Workflow pauses for a day and then increments the EmailReminderCount by one. Performing this update causes the workflow to start over again. Assuming the user never marked the task as complete, SharePoint workflow skips the first steps (since task is not completed) and the second step (since FirstEmailReminderSent is still Yes), landing back here on the third step. It sends the email and pauses 24 hours, pokes itself and keeps looping like this, forever, until the task is completed or it’s deleted.
The following series of screenshots capture a test environment where the pause has been set to a short time interval:
At runtime, we see that the email\'s sent counter is incrementing over time.  This could feed a KPI for better visibility.
In the above screen shot, the system has sent three reminders and is still waiting for the workflow to be completed.
Here is the initial workflow history:
Workflow history.  The email reminder loop is still running at this time.
Here is how the task is marked complete:
Complete the task to stop the worfklow from looping any more.

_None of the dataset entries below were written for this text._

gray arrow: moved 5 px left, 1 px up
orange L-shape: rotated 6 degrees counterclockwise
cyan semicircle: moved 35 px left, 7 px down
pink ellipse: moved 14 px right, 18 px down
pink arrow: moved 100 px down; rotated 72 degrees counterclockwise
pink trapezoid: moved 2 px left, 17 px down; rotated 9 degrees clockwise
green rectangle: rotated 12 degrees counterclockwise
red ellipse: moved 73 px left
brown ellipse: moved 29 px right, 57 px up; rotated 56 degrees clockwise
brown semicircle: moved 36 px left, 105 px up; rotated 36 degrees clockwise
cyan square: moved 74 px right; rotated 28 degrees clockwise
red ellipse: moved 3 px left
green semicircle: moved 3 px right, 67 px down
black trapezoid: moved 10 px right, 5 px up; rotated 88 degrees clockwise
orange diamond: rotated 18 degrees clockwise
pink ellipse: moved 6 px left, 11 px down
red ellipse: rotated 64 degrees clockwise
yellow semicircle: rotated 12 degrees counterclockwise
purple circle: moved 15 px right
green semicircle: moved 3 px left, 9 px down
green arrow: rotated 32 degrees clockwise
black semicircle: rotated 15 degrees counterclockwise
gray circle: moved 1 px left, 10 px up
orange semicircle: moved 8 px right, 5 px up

Here is the final workflow history:
Final workflow history after the task has been completed.
Limitations
SharePoint Designer workflow is … limited. There are several important limitations, but one of the most important for most users to understand is that these workflow solutions cannot be easily ported from one environment to another. In fact, they cannot be easily ported anywhere, period. There are clever workarounds to this problem, but that’s for a future article. (Hint -edit the XOML file directly, replacing task, list and other GUIDs manually).
Second, the workflow history is a bit garbled. Conceptually, this is just one happy workflow. However, at a machine/SharePoint level, we really have multiple instances of the same workflow. This isn’t a problem for SharePoint, but it does sew confusion in a reporting sense. As the final workflow history screen shows, even though we humans think just one workflow actually ran for this task (the Daily Reminder workflow), SharePoint shows five separate histories. In our reminder scenario, this really isn’t a problem. Each workflow history represents one email reminder. However, if we had extensive logging and other complicated activities taking place, it would be hard to decipher the history and required a lot of clicking. There is a clever solution to this problem as well, again for a future article. (Hint - create entries in a custom list using a common key field to group them together).

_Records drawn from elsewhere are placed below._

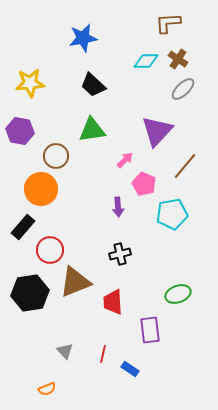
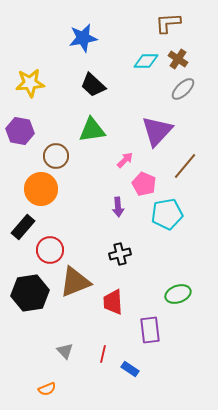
cyan pentagon: moved 5 px left
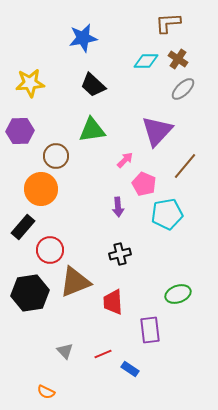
purple hexagon: rotated 12 degrees counterclockwise
red line: rotated 54 degrees clockwise
orange semicircle: moved 1 px left, 3 px down; rotated 48 degrees clockwise
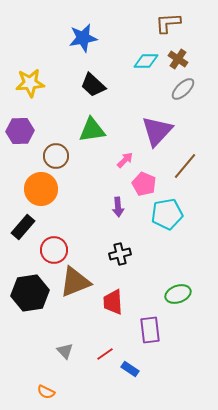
red circle: moved 4 px right
red line: moved 2 px right; rotated 12 degrees counterclockwise
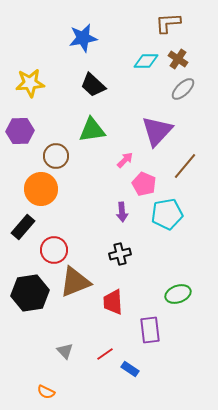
purple arrow: moved 4 px right, 5 px down
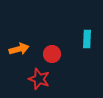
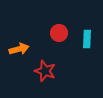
red circle: moved 7 px right, 21 px up
red star: moved 6 px right, 8 px up
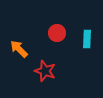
red circle: moved 2 px left
orange arrow: rotated 120 degrees counterclockwise
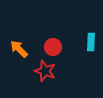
red circle: moved 4 px left, 14 px down
cyan rectangle: moved 4 px right, 3 px down
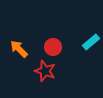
cyan rectangle: rotated 48 degrees clockwise
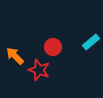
orange arrow: moved 4 px left, 7 px down
red star: moved 6 px left, 1 px up
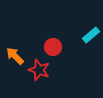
cyan rectangle: moved 7 px up
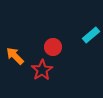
red star: moved 3 px right; rotated 20 degrees clockwise
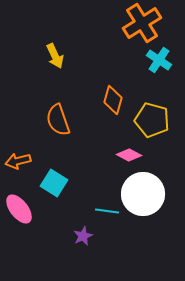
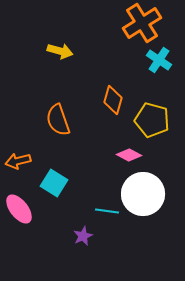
yellow arrow: moved 5 px right, 5 px up; rotated 50 degrees counterclockwise
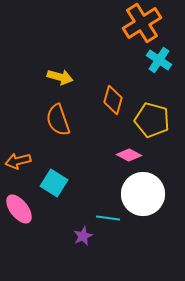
yellow arrow: moved 26 px down
cyan line: moved 1 px right, 7 px down
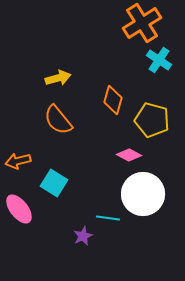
yellow arrow: moved 2 px left, 1 px down; rotated 30 degrees counterclockwise
orange semicircle: rotated 20 degrees counterclockwise
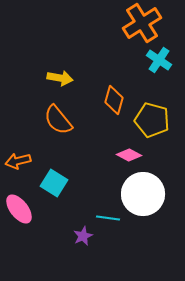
yellow arrow: moved 2 px right; rotated 25 degrees clockwise
orange diamond: moved 1 px right
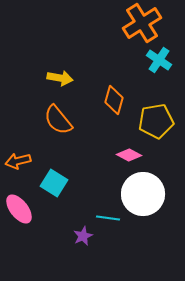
yellow pentagon: moved 4 px right, 1 px down; rotated 24 degrees counterclockwise
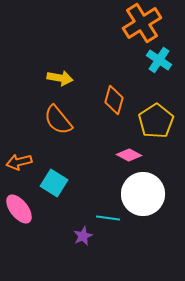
yellow pentagon: rotated 24 degrees counterclockwise
orange arrow: moved 1 px right, 1 px down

Finally, it is important to realize that WSS and MOSS service pack 1 introduced a security feature that prevents a system administration account from starting any workflow automatically (though this was recently amended with the 07/15/08 infrastructure update). If you’re testing this out in your environment and nothing seems to be happening, log in to the system as a non-admin account:
Signing in as a different user.  Do this to avoid testing as a system administrator.  That way lies madness.
State Machines in SharePoint Designer? Looping? Preposterous!
As hinted at early on, this solution actually defines a state machine. It uses the task itself as a persistent store for state data. This workflow defines the following states:
  • Starting state: Sending a first reminder.
  • Reminder state: Sending a subsequent reminder.
  • End state: Marking the task as complete.
It’s not hard to imagine creating other kinds of state machines using this approach.
There is a real risk of pushing beyond reasonable business scenarios for which SharePoint Designer was designed (and some might argue that we already have). Keep that in mind. A complicated state machine workflow should be developed using visual studio with its close-to-the-metal workflow building tool set.
Extending the Solution
Several common sense extensions come to mind:
  • Weekends: Incorporate some logic to determine whether the current date is a non-business day. If it is, simply pause for 24 hours before running again.
  • KPIs: Integrate this solution with a KPI. If the user requires many reminders, turn amber and eventually red to indicate a seriously overdue task.
  • Escalation: if a given task requires too many reminders, fire off an email to a manager.
  • Due Date Aware: Don’t send an email reminder for task unless it has passed its due date.